┌──

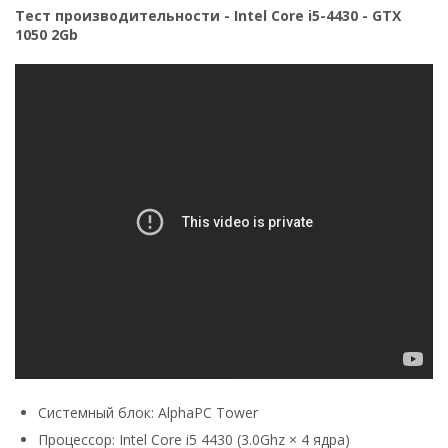
Тест производительности - Intel Core i5-4430 - GTX
1050 2Gb
Системный блок: AlphaPC Tower
Процессор: Intel Core i5 4430 (3.0Ghz × 4 ядра)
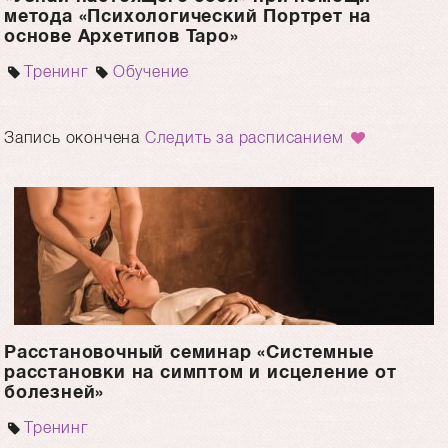
метода «Психологический Портрет на
основе Архетипов Таро»
Тренинг
Обучение
Запись окончена
Следить за расписанием
Расстановочный семинар «Системные
расстановки на симптом и исцеление от
болезней»
Тренинг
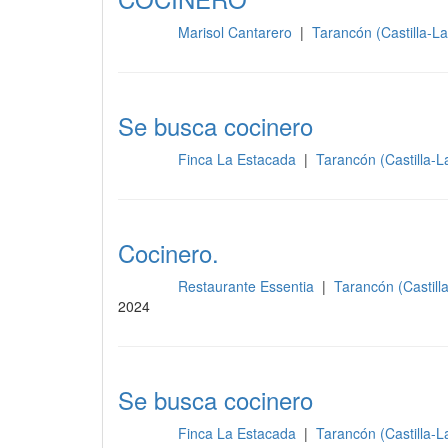
Marisol Cantarero
|
Tarancón (Castilla-
Cocina
Se busca cocinero
Finca La Estacada
|
Tarancón (Castilla-
Cocina
Cocinero.
Restaurante Essentia
|
Tarancón (Castil
Cocina
2024
Se busca cocinero
Finca La Estacada
|
Tarancón (Castilla-
Cocina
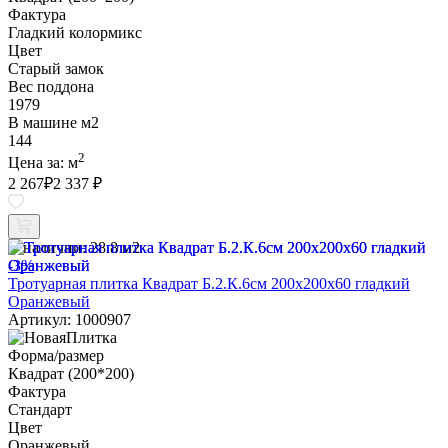
Фактура
Гладкий колормикс
Цвет
Старый замок
Вес поддона
1979
В машине м2
144
2
Цена за:
м
2 267
₽
2 337 ₽
В наличии:
28.8 м2
-3%
Тротуарная плитка Квадрат Б.2.К.6см 200х200х60 гладкий
Оранжевый
Артикул: 1000907
Форма/размер
Квадрат (200*200)
Фактура
Стандарт
Цвет
Оранжевый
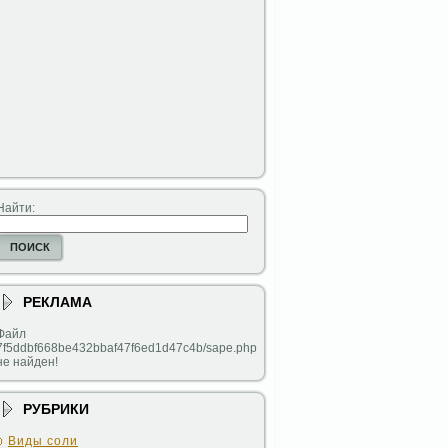
Найти:
ПОИСК
РЕКЛАМА
Файл
7f5ddbf668be432bbaf47f6ed1d47c4b/sape.php
не найден!
РУБРИКИ
Виды соли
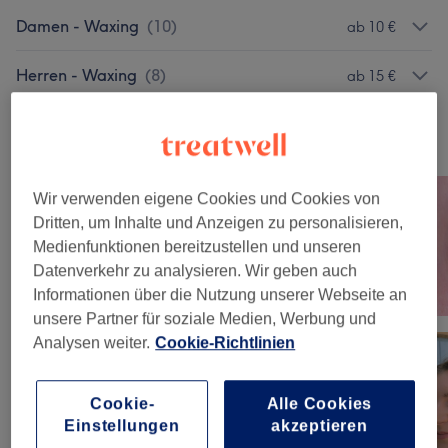
Damen - Waxing
(
10
)
ab 10 €
Herren - Waxing
(
8
)
ab 15 €
Unsere Arbeit
Bild anklicken für weitere Details
Wir verwenden eigene Cookies und Cookies von
Dritten, um Inhalte und Anzeigen zu personalisieren,
Medienfunktionen bereitzustellen und unseren
Datenverkehr zu analysieren. Wir geben auch
Informationen über die Nutzung unserer Webseite an
unsere Partner für soziale Medien, Werbung und
Analysen weiter.
Cookie-Richtlinien
Cookie-
Alle Cookies
Einstellungen
akzeptieren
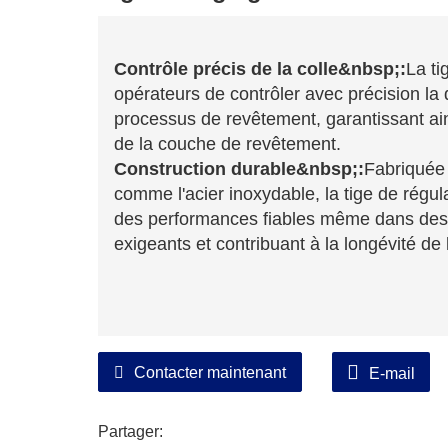
Contrôle précis de la colle&nbsp;:
La ti
opérateurs de contrôler avec précision la 
processus de revêtement, garantissant ain
de la couche de revêtement.
Construction durable&nbsp;:
Fabriquée 
comme l'acier inoxydable, la tige de régula
des performances fiables même dans des
exigeants et contribuant à la longévité d
Contacter maintenant
E-mail
Partager:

└──

Pictures stay out; everything else in the listing above gets repeated exactly.

Тест производительности - Intel Core i5-4430 - GTX
1050 2Gb
Системный блок: AlphaPC Tower
Процессор: Intel Core i5 4430 (3.0Ghz × 4 ядра)
метода «Психологический Портрет на
основе Архетипов Таро»
Тренинг
Обучение
Запись окончена
Следить за расписанием
Расстановочный семинар «Системные
расстановки на симптом и исцеление от
болезней»
Тренинг
Marisol Cantarero
|
Tarancón (Castilla-
Cocina
Se busca cocinero
Finca La Estacada
|
Tarancón (Castilla-
Cocina
Cocinero.
Restaurante Essentia
|
Tarancón (Castil
Cocina
2024
Se busca cocinero
Finca La Estacada
|
Tarancón (Castilla-
Cocina
Фактура
Гладкий колормикс
Цвет
Старый замок
Вес поддона
1979
В машине м2
144
2
Цена за:
м
2 267
₽
2 337 ₽
В наличии:
28.8 м2
-3%
Тротуарная плитка Квадрат Б.2.К.6см 200х200х60 гладкий
Оранжевый
Артикул: 1000907
Форма/размер
Квадрат (200*200)
Фактура
Стандарт
Цвет
Оранжевый
Найти:
ПОИСК
РЕКЛАМА
Файл
7f5ddbf668be432bbaf47f6ed1d47c4b/sape.php
не найден!
РУБРИКИ
Виды соли
Damen - Waxing
(
10
)
ab 10 €
Herren - Waxing
(
8
)
ab 15 €
Unsere Arbeit
Bild anklicken für weitere Details
Wir verwenden eigene Cookies und Cookies von
Dritten, um Inhalte und Anzeigen zu personalisieren,
Medienfunktionen bereitzustellen und unseren
Datenverkehr zu analysieren. Wir geben auch
Informationen über die Nutzung unserer Webseite an
unsere Partner für soziale Medien, Werbung und
Analysen weiter.
Cookie-Richtlinien
Cookie-
Alle Cookies
Einstellungen
akzeptieren
Contrôle précis de la colle&nbsp;:
La ti
opérateurs de contrôler avec précision la 
processus de revêtement, garantissant ain
de la couche de revêtement.
Construction durable&nbsp;:
Fabriquée 
comme l'acier inoxydable, la tige de régula
des performances fiables même dans des
exigeants et contribuant à la longévité d
Contacter maintenant
E-mail
Partager:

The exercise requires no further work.